Vallejo police say their officers were diverted from calls on Sunday to assist American Canyon police with sideshow activity involving as many as 75 vehicles on Sunday. 

Shortly before 9 p.m., Vallejo P.D. were redirected to an area that borders the two cities at Flosden Road and Corcoran Avenue. Police said participants in the sideshow refused American Canyon P.D.’s dispersal orders, leaving two officers “trapped” in their patrol cars when they were surrounded and overwhelmed by sideshow vehicles.

When backup arrived, police managed to get the crowd to disperse. 

After the initial call, police said multiple sideshows broke out throughout Vallejo, including in the downtown area and one that culminated at Columbus Parkway and Georgia Street on the city’s east side. 

In the three hour-period from 9 p.m. to midnight, police said they received 470 calls regarding sideshow activity, including reports of shots fired in the area. 

Vallejo P.D. said the illegal vehicle activity is not only “destructive”, but a drain on resources. While the sideshows were occurring, police said they had other “high-priority” calls involving domestic violence, a suspect who drew a weapon during an argument, and a sexual battery case. 
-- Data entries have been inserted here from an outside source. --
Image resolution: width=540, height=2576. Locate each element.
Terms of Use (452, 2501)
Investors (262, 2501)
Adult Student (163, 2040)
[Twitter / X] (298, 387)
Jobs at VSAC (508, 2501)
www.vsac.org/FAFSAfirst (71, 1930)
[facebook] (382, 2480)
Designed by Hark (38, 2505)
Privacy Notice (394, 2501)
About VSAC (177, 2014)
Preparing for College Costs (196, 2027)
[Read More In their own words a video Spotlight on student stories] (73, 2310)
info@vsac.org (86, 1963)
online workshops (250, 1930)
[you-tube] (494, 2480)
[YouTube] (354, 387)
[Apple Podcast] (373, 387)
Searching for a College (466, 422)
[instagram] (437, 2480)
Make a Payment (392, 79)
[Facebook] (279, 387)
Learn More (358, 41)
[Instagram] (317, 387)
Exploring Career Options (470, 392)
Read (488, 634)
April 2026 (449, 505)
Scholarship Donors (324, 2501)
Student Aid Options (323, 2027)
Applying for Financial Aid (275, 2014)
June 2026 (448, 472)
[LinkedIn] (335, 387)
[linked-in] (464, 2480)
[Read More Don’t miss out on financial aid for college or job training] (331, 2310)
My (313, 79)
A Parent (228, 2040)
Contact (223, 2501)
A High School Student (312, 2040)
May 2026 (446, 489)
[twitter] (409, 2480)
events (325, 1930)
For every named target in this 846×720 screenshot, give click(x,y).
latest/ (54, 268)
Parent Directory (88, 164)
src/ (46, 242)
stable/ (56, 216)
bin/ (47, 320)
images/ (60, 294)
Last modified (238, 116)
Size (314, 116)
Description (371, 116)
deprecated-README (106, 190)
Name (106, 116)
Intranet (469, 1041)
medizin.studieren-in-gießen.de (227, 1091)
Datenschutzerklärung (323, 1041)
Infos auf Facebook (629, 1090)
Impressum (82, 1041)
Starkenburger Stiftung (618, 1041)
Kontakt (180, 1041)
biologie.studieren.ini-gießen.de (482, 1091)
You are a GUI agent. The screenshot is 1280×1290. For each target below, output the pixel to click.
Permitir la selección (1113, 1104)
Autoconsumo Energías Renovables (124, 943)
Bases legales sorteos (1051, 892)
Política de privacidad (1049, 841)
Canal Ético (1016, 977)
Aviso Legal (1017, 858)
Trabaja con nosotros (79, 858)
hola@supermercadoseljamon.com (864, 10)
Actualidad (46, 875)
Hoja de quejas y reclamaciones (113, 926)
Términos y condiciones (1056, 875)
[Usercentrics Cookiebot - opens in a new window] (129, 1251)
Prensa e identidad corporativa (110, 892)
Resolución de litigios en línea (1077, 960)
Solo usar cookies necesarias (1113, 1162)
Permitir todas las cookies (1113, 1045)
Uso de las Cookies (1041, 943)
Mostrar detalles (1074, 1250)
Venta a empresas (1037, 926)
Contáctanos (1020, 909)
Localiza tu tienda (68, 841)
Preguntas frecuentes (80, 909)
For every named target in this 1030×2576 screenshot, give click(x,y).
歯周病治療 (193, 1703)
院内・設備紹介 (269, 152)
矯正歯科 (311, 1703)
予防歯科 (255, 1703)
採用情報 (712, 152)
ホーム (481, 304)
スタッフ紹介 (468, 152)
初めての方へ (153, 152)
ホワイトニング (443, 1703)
“The impact of a single sideshow can mean the difference between life and death for a resident who needs immediate assistance,” Vallejo Police Chief Shawny Williams said. “I want to send a clear message that sideshows will not be tolerated in the City of Vallejo, by neither our residents nor our police department,” said Williams. 

Vallejo P.D. requested mutual aid for Sunday’s sideshow activity from California Highway Patrol air and ground units, Solano County Sheriff’s Department, American Canyon P.D., and Benicia Police Department. 

With their combined efforts, police said the remaining participants were dispersed by 12:52 a.m. Police said no citations were issued and there were no arrests. 

Vallejo P.D. recently announced an expanded community surveillance program through license plate readers (LPR) as part of a partnership with a company called Flock Safety. In September, police said there were 10 LPRs installed throughout the city and one private installation by a homeowner’s association, something they encouraged. 

Vallejo P.D. did not immediately share if the LPRs were located in areas where sideshows occurred, but a spokesperson did say they would look into any leads from their LPR program to crackdown on sideshow activity.